The explanation is simple. Around every March, I go to Beijing for 10 days or so to attend the annual full session of the National People's Congress. It takes place in the Great Hall of the People, and the TV news shows pictures of China's leaders giving speeches, while a huge audience listens. That was what happened a couple of weeks ago, wasn't it?
Of course it wasn't. The gathering in mid-November was the 18th congress of the Communist Party. I am not a member of the party.
I was struck by how many Hong Kong people were unaware what that event was. It might have looked like the NPC's big annual gathering, but it was a very different occasion. The party nominated the people who will lead the government and bureaucracy, and it defined the broad policies the government will follow. These decisions go to the NPC in March for approval.

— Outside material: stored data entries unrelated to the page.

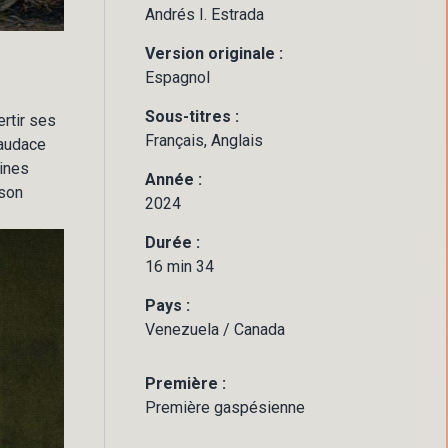
Andrés I. Estrada
Version originale :
Espagnol
Sous-titres :
rtir ses
Français, Anglais
 audace
aines
Année :
 son
2024
Durée :
16 min 34
Pays :
Venezuela / Canada
Première :
Première gaspésienne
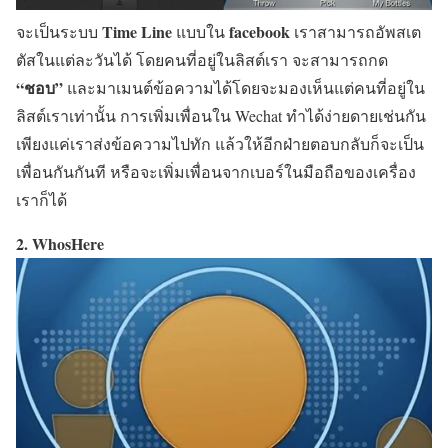
Time Line
facebook
จะเป็นระบบ
แบบใน
เราสามารถอัพสเต
ตัสในแต่ละวันได้ โดยคนที่อยู่ในลิสต์เรา จะสามารถกด
“ชอบ”
และมาเมนต์ข้อความได้โดยจะมองเห็นแต่คนที่อยู่ใน
ลิสต์เราเท่านั้น การเพิ่มเพื่อนใน Wechat ทำได้ง่ายดายเช่นกัน
เพียงแค่เราส่งข้อความไปทัก แล้วให้อีกฝ่ายตอบกลับก็จะเป็น
เพื่อนกันกันที หรือจะเพิ่มเพื่อนจากเบอร์ในมือถือของเครื่อง
เราก็ได้
2. WhosHere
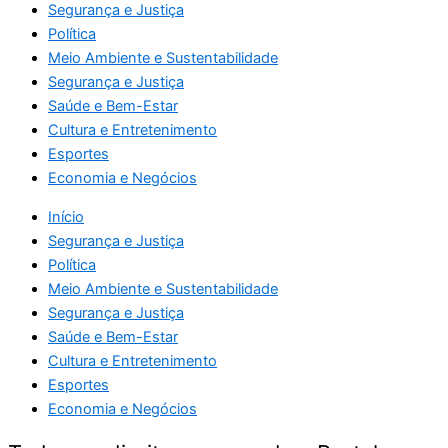
Segurança e Justiça
Política
Meio Ambiente e Sustentabilidade
Segurança e Justiça
Saúde e Bem-Estar
Cultura e Entretenimento
Esportes
Economia e Negócios
Início
Segurança e Justiça
Política
Meio Ambiente e Sustentabilidade
Segurança e Justiça
Saúde e Bem-Estar
Cultura e Entretenimento
Esportes
Economia e Negócios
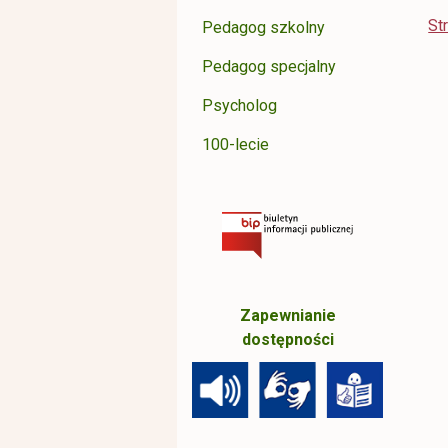
St
Pedagog szkolny
Pedagog specjalny
Psycholog
100-lecie
Zapewnianie
dostępności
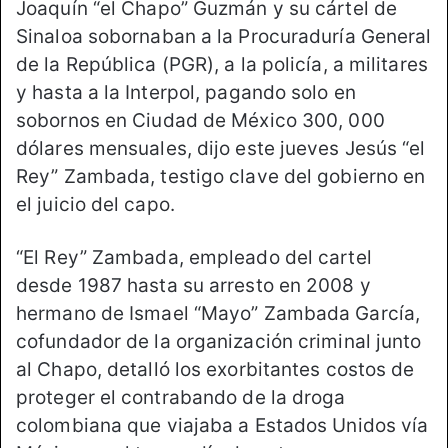
Joaquín “el Chapo” Guzmán y su cártel de
Sinaloa sobornaban a la Procuraduría General
de la República (PGR), a la policía, a militares
y hasta a la Interpol, pagando solo en
sobornos en Ciudad de México 300, 000
dólares mensuales, dijo este jueves Jesús “el
Rey” Zambada, testigo clave del gobierno en
el juicio del capo.
“El Rey” Zambada, empleado del cartel
desde 1987 hasta su arresto en 2008 y
hermano de Ismael “Mayo” Zambada García,
cofundador de la organización criminal junto
al Chapo, detalló los exorbitantes costos de
proteger el contrabando de la droga
colombiana que viajaba a Estados Unidos vía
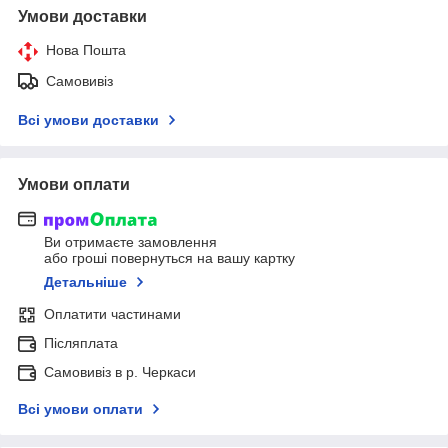
Умови доставки
Нова Пошта
Самовивіз
Всі умови доставки
Умови оплати
Ви отримаєте замовлення
або гроші повернуться на вашу картку
Детальніше
Оплатити частинами
Післяплата
Самовивіз в р. Черкаси
Всі умови оплати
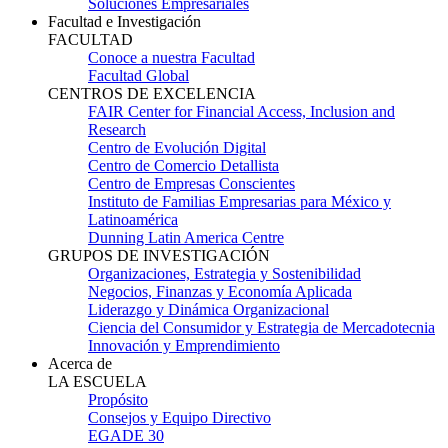
Soluciones Empresariales
Facultad e Investigación
FACULTAD
Conoce a nuestra Facultad
Facultad Global
CENTROS DE EXCELENCIA
FAIR Center for Financial Access, Inclusion and
Research
Centro de Evolución Digital
Centro de Comercio Detallista
Centro de Empresas Conscientes
Instituto de Familias Empresarias para México y
Latinoamérica
Dunning Latin America Centre
GRUPOS DE INVESTIGACIÓN
Organizaciones, Estrategia y Sostenibilidad
Negocios, Finanzas y Economía Aplicada
Liderazgo y Dinámica Organizacional
Ciencia del Consumidor y Estrategia de Mercadotecnia
Innovación y Emprendimiento
Acerca de
LA ESCUELA
Propósito
Consejos y Equipo Directivo
EGADE 30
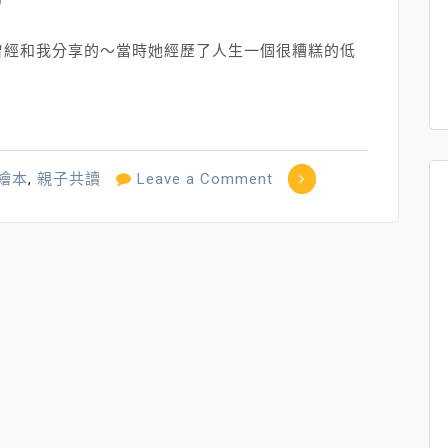
）
曾經和我分享的～當時她經歷了人生一個很糟糕的低
on
繪本
,
親子共讀
Leave a Comment
關
於
發
生
在〞
身
上〞
的
故
事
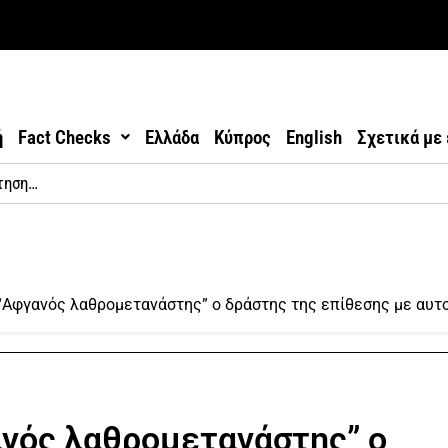
ή
Fact Checks
Ελλάδα
Κύπρος
English
Σχετικά με
 “Αφγανός λαθρομετανάστης” ο δράστης της επίθεσης με αυτ
ανός λαθρομετανάστης” ο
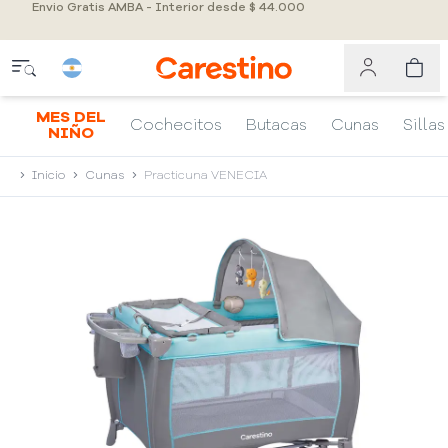
Envio Gratis AMBA - Interior desde $ 44.000
MES DEL
Cochecitos
Butacas
Cunas
Sillas
NIÑO
Inicio
Cunas
Practicuna VENECIA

Hong Kong people were not alone in paying little attention to the party congress. Mainland students I spoke to here in Hong Kong at the time seemed pretty uninterested, even though they are generally more informed about the country's government structure. We will soon be going through elections for Hong Kong delegates to the NPC - as part of the same five-year cycle as the party congress - and it is quite likely that the local community will largely ignore that process.
It is easy to see why people probably feel remote from the congresses. Information is limited, and these gatherings do not deal with purely Hong Kong issues. Since the vast majority of people here have no part in the selection of Hong Kong NPC delegates, it is understandable that they show little interest in the outcome. It doesn't help that the sessions do not feature public debate.

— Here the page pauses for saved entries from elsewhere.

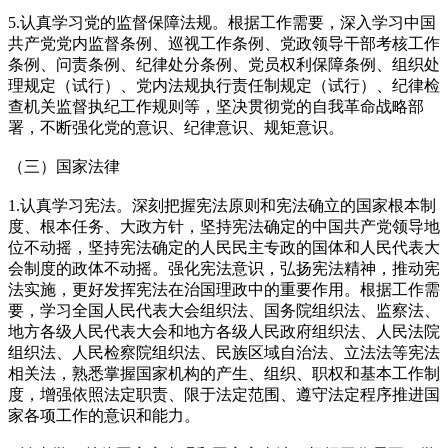
5.认真学习党的监督保障法规。根据工作需要，深入学习中国
共产党党内监督条例、巡视工作条例、党政领导干部考核工作
条例、问责条例、纪律处分条例、党员权利保障条例、组织处
理规定（试行）、党内法规执行责任制规定（试行）、纪律检
查机关监督执纪工作规则等，坚决贯彻党的自我革命战略部
署，不断强化党的意识、纪律意识、规矩意识。
（三）国家法律
1.认真学习宪法。深刻把握宪法原则和宪法确立的国家根本制
度、根本任务、大政方针，坚持宪法确定的中国共产党领导地
位不动摇，坚持宪法确定的人民民主专政的国体和人民代表大
会制度的政体不动摇。强化宪法意识，弘扬宪法精神，推动宪
法实施，更好发挥宪法在治国理政中的重要作用。根据工作需
要，学习全国人民代表大会组织法、国务院组织法、监察法、
地方各级人民代表大会和地方各级人民政府组织法、人民法院
组织法、人民检察院组织法、民族区域自治法、立法法等宪法
相关法，熟悉掌握国家机构的产生、组织、职权和基本工作制
度，增强依照法定职责、限于法定范围、遵守法定程序推进国
家各项工作的意识和能力。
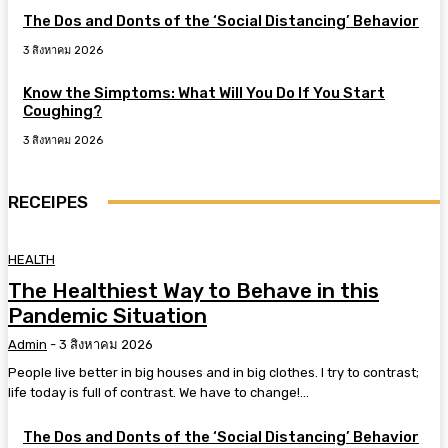
The Dos and Donts of the ‘Social Distancing’ Behavior
3 สิงหาคม 2026
Know the Simptoms: What Will You Do If You Start
Coughing?
3 สิงหาคม 2026
RECEIPES
HEALTH
The Healthiest Way to Behave in this
Pandemic Situation
Admin
-
3 สิงหาคม 2026
People live better in big houses and in big clothes. I try to contrast;
life today is full of contrast. We have to change!...
The Dos and Donts of the ‘Social Distancing’ Behavior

On the other hand, the overseas media followed the congress closely. The US presidential election just beforehand provided the chance for some interesting comparisons. The overseas press sensed that China could be undergoing significant change as a new leadership comes to grips with the need for economic rebalancing and social and political reform. Much of the commentary in the foreign press was quite perceptive, and it suggested that some overseas audiences were taking more interest than many people in Hong Kong.
Overseas media noted that the result of China's leadership selection seemed to be well-known in advance. But they also pointed out that the process was in part very secretive, with the identity and even the number of Politburo Standing Committee members not revealed until the last minute.
To many people in Hong Kong, this aspect of the process is what made the event distant and uninteresting. But to the overseas (and some local) press, it was a reason to pay more attention. They analysed appearances by retired officials at the theatre and even at a tennis match, and speculated about rivalry between different factions and what it meant for China's future.
It does mean a lot. The new leaders face big questions. Should the private sector be given more room, or will the state-linked companies be favoured? Will the economy become more consumption based, and if so, how? The answers will have a tremendous impact on the course of China's economy, and on Hong Kong.
To understand what is happening in Beijing and elsewhere, we need to know the basics, including the structure of government in China. This was one of the points that got lost during the national education debate: you do not have to like or agree with the party, but we owe it to ourselves and our children to ensure we know how the country functions.